## Problem statement
I need the records below restated word for word, without their pictures.
__________
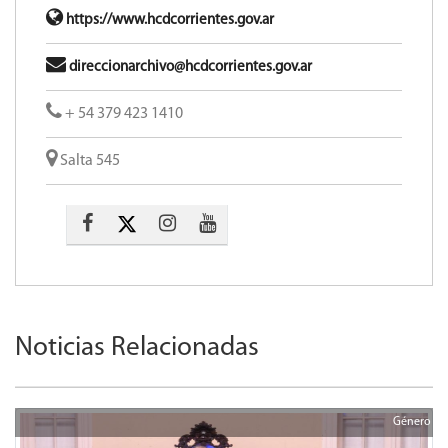
https://www.hcdcorrientes.gov.ar
direccionarchivo@hcdcorrientes.gov.ar
+ 54 379 423 1410
Salta 545
Noticias Relacionadas
Género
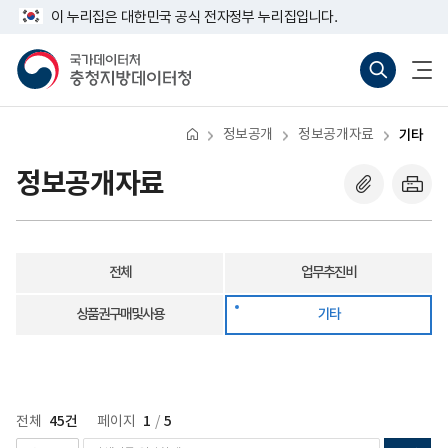
반
기
너
이 누리집은 대한민국 공식 전자정부 누리집입니다.
복
타
비
영
767px
국
통
전
역
이
가
합
체
건
하
데
검
메
너
이
색
뉴
뛰
터
바
열
기
처
로
기
정보공개
정보공개자료
기타
충
가
청
기
지
(새
정보공개자료
방
창
데
열
이
기)
터
청
전체
업무추진비
상품권구매및사용
기타
45건
1
5
전체
페이지
/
__________
## Solution to the exercise
https://www.hcdcorrientes.gov.ar
direccionarchivo@hcdcorrientes.gov.ar
+ 54 379 423 1410
Salta 545
Noticias Relacionadas
Género
반
기
너
이 누리집은 대한민국 공식 전자정부 누리집입니다.
복
타
비
영
767px
국
통
전
역
이
가
합
체
건
하
데
검
메
너
이
색
뉴
뛰
터
바
열
기
처
로
기
정보공개
정보공개자료
기타
충
가
청
기
지
(새
정보공개자료
방
창
데
열
이
기)
터
청
전체
업무추진비
상품권구매및사용
기타
45건
1
5
전체
페이지
/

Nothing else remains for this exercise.